Typically, we think of playing with Legos as the introduction to building bigger things—moving, in our younger days, from the tiny plastic blocks to the more ambitious engineering feats of Erector Sets and robotics. In this trajectory, the lessons we learn from simple devices help us to create ever more complex machines. Our child-sized ambitions become practical, adult successes.

Anthony Ruth, a second-year graduate student in the department of Physics, began with an interest in Legos and similar toys—“anything where I could build stuff,” he said—but his research frontier precludes the typical advance in scale. Instead, his research interests lie in nanoscale technologies.

“Are we talking the width of human hair?” I asked, needing a benchmark to imagine the smallness of technologies on a nanoscale. Ruth did not laugh at me, but very calmly, and with characteristic understatement said, “Well, smaller than that.” Later in our conversation, Ruth alluded to computer circuits in development that are 10-15 nanometers wide. It wasn’t until after some homework that I discovered such a circuit’s width is five thousand times slimmer than a human hair. At such a conceptual impasse, the logic of our Lego-inflected imaginations really takes hold: the small can be large, but then the small can also be, well, much smaller.

Success has come early to Ruth in his graduate student career. This spring, he was selected as the recipient of a prestigious 2015 NASA Space Technology Research Fellowship, one of the most selective and most well-funded graduate student research fellowships in the United States, for his application “Hybrid van der Waals materials in next-generation electronics.” In a very real sense, his work will be used for space missions.

Advancements in nanoscale technologies have escalated, in part, by recent discoveries in an area of materials science focusing on two-dimensional materials. One such material, graphene, is made of a single-atom layer of carbon and shows such extraordinary electrical, optical, and mechanical properties that researchers of its production and characteristics earned the 2010 Nobel Prize in physics. The materials science community—of which Ruth is a member—has begun to synthesize more graphene-like, atomically thin materials out of elements and chemicals other than carbon. Ruth, using density functional theory methods and super-computer simulations, models what happens when these single-atom layers are stacked into structures called hybrid van der Waals solids. He hopes that by stacking various combinations of these layers, the hybrid van der Waals solids will provide a range of useful materials.

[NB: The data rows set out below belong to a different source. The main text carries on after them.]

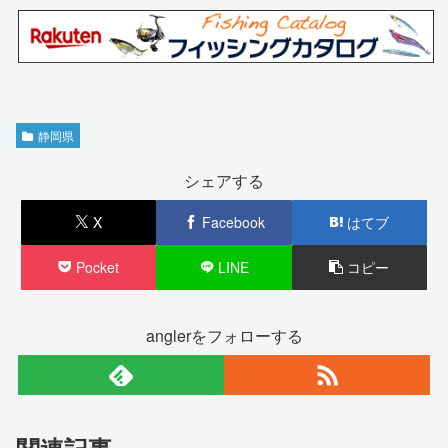
静岡県
シェアする
X
Facebook
はてブ
Pocket
LINE
コピー
anglerをフォローする
関連記事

“Whenever NASA funds you, they’re going to justify it—it can’t be for something just cool or unique,” Ruth explained. “These two-dimensional and hybrid van der Waals materials will be very useful to NASA. It all goes back to their size. They’re small and use the minimum amount of space you need to get jobs done. They’ll be used for catalysts, for recycling oxygen in a spacecraft, and for the layers and coatings on astronauts’ helmet visors that block out UV light.” He listed other uses in electronics: in capacitors (power-storage devices like batteries); in combination devices that take in solar energy to drive some other chemical process; and, in transistors, the key components of computer circuitry. “And, yes,” he added helpfully, “these properties are maintained in devices smaller than the width of a human hair.”

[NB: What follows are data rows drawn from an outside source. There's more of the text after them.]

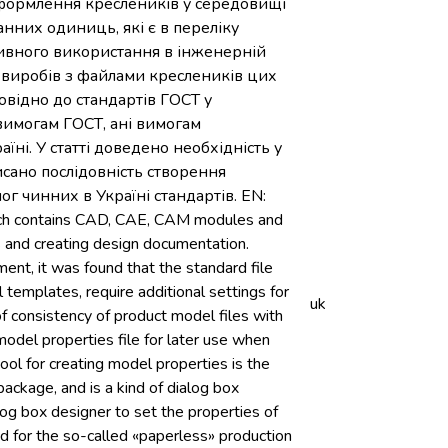
оформлення креслеників у середовищі
нних одиниць, які є в переліку
ивного використання в інженерній
 виробів з файлами креслеників цих
овідно до стандартів ГОСТ у
 вимогам ГОСТ, ані вимогам
їні. У статті доведено необхідність у
сано послідовність створення
г чинних в Україні стандартів. EN:
hich contains CAD, CAE, CAM modules and
s and creating design documentation.
ent, it was found that the standard file
templates, require additional settings for
uk
of consistency of product model files with
model properties file for later use when
ool for creating model properties is the
ackage, and is a kind of dialog box
log box designer to set the properties of
d for the so-called «paperless» production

Ruth’s advisor, Prof. Boldizsár Jankó, was effusive in his praise for his graduate student’s research. “I’m not surprised Anthony won this fellowship,” said Jankó. “He is a very advanced student, very prepared, very mature, and came in with a lot of experience. Despite the fact that he is only a second-year, he is very senior in our department."

“I want to emphasize that Tony’s way of doing materials science is not the way its been done for the past one hundred years,” added Jankó. "He is on the edge of very new methods, of advancements made only in the last decade.”

Mike Westrate, Associate Program Director of Grants and Fellowships, worked with Ruth throughout the NASA STRF application process, and noted the many Grants and Fellowships programming opportunities Ruth took advantage of to craft a competitive application. “He worked hard, but he also worked smart by using as much of my office’s support as he could,” said Westrate. “Because of his efforts and perseverance, Tony has been one of our stars all year—and now he is one of NASA’s stars, as well. We in the Graduate School could not possibly be happier for him.”

Ruth, who completed his BS and MS in Physics at the Illinois Institute of Technology, said his decision to attend Notre Dame was partly a matter of funding and partly of serendipity. His professors at Illinois collaborated regularly with professors at Notre Dame, and they suggested he apply here. He did so, and was accepted and began his doctoral studies in 2013.

As part of his fellowship, Ruth will spend ten weeks a year at a yet to be determined NASA facility.